Se ha dicho de Mumford que es
una comedia, pero no lo es completamente, ya que nunca apuesta demasiado por la risa. Su
primera mitad, que goza de mucho mejor salud que la segunda, transcurre mayormente en plan
de drama y hace pie en un reciclaje de cierto cine norteamericano de los años cuarenta y
cincuenta. Con unos tramos en blanco y negro soberbiamente fotografiados y actuados a la
James Dean (o Brando); con una música que podría haber sido la de cualquier melodrama de
aquellos, y hasta con la ingenuidad de Mumford el pueblito que es casi la
misma que la de tantas series de televisión de la época. Es curioso. Sin dejar de ser cosmético,
el reciclaje también es consustancial, ya que con el correr del metraje el film acabará
perfilándose como una variante tardía, y de suyo anacrónica, de esas mismas teleseries.
A las que hoy, dicho sea de paso, se recuerda como invariablemente simplonas y moralistas.
En este sentido, podría decirse que Mumford arranca como un film de su director,
Lawrence Kasdan, quien fue coguionista nada menos que de El imperio contraataca
(entre muchas otras cosas), y termina como un film de su productora, Touchstone Pictures,
tan subsidiaria de Walt Disney en lo económico como en lo espiritual... en el
peor sentido del término.
El problema de la primera mitad de Mumford
es que la comedia, tanto en el texto como en la caracterización, está muy tapada por el
drama. Y al drama cuesta digerirlo. Cuesta digerir, por caso, que esos ridículos (ya no
digamos antiéticos) métodos de terapia deriven en curaciones mágicas, sobre
todo cuando el hombre que las practica derrocha cualquier cosa menos "carisma".

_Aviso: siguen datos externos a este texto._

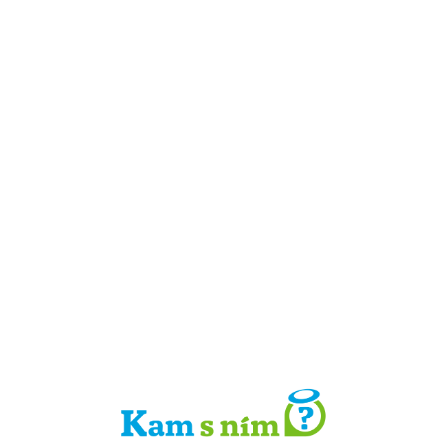
Detail místa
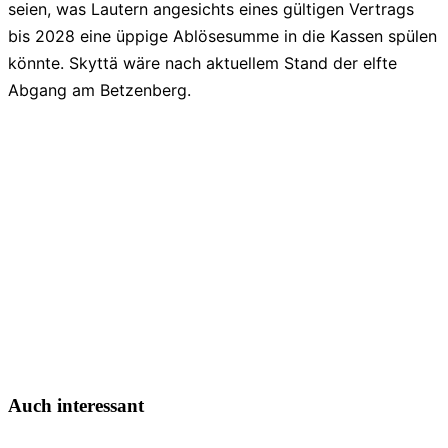
seien, was Lautern angesichts eines gültigen Vertrags
bis 2028 eine üppige Ablösesumme in die Kassen spülen
könnte. Skyttä wäre nach aktuellem Stand der elfte
Abgang am Betzenberg.
liga2-online.de
Auch interessant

Antes bien, Loren Dean compuso a Mumford de sonrisas homeopáticas (cínicas, como de
niño cruel) y de una calculada inexpresión o frigidez que más que curar
espanta. Otros personajes son objeto de traslaciones aun más brutales. De Skip
Skipperton, por ejemplo, sabemos que es el millonario del lugar, un joven que fabrica
atentos el 23% de los módems que se comercializan en Estados Unidos. ¿Pero
qué es lo que vemos? A un veinteañero de modales suaves, muy ingenuo (por no decir
tontolón), que consume sus horas sobre una patineta. Skip no tiene tres millones (y se lo
aclara expresamente a Mumford) sino billones en su cuenta bancaria. Es como si se
quisiera hacer entrar a Margaret Thatcher en el pellejo de Heidi.

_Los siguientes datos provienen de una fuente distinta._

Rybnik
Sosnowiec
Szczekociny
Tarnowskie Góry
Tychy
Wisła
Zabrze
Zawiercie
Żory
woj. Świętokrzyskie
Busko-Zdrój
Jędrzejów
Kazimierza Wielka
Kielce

La segunda mitad es más irritante.
Empieza cuando el pasado del protagonista desfila en imágenes mientras sus palabras lo
describen. Este pasado, que vendría a explicar su presente, está tan subrayado en su
oscuridad que recuerda a los testimonios de la televisión pastoral de trasnoche.
No sólo porque hay que creer que un hombre que fue "de lo peor" se iluminó
para servir al prójimo, sino porque "la droga" hace las veces de vehiculo del
Demonio. O casi. Uno de los pocos personajes redondamente desagradables en esta fábula es
el de Ted Danson, que aparece para dos cosas: mostrarse como tal y... fumarse un porro.
Por lo demás, y como queda dicho, los pacientes de Mumford son multitud; es momento de
mencionar a esa variopinta galería de personajes secundarios entre los que destaca una
adolescente muy bien interpretada por Zooey Deschanel. Ahora imagine usted que todos ellos
se terminan de curar... ¡prácticamente al unísono!
El film no ofrece uno sino dos
romances. El primero, interracial, tiene todo el aspecto de haber sido sugerido
por los estudios de mercado. El segundo vuelve a apuntar a los dorados años
hollywoodenses, más precisamente a esas comedias románticas que vaya a saber por qué
(probablemente por el capricho de algunos críticos) han recobrado tanto predicamento por
estos días. En cualquier caso, no las evoca con vigor.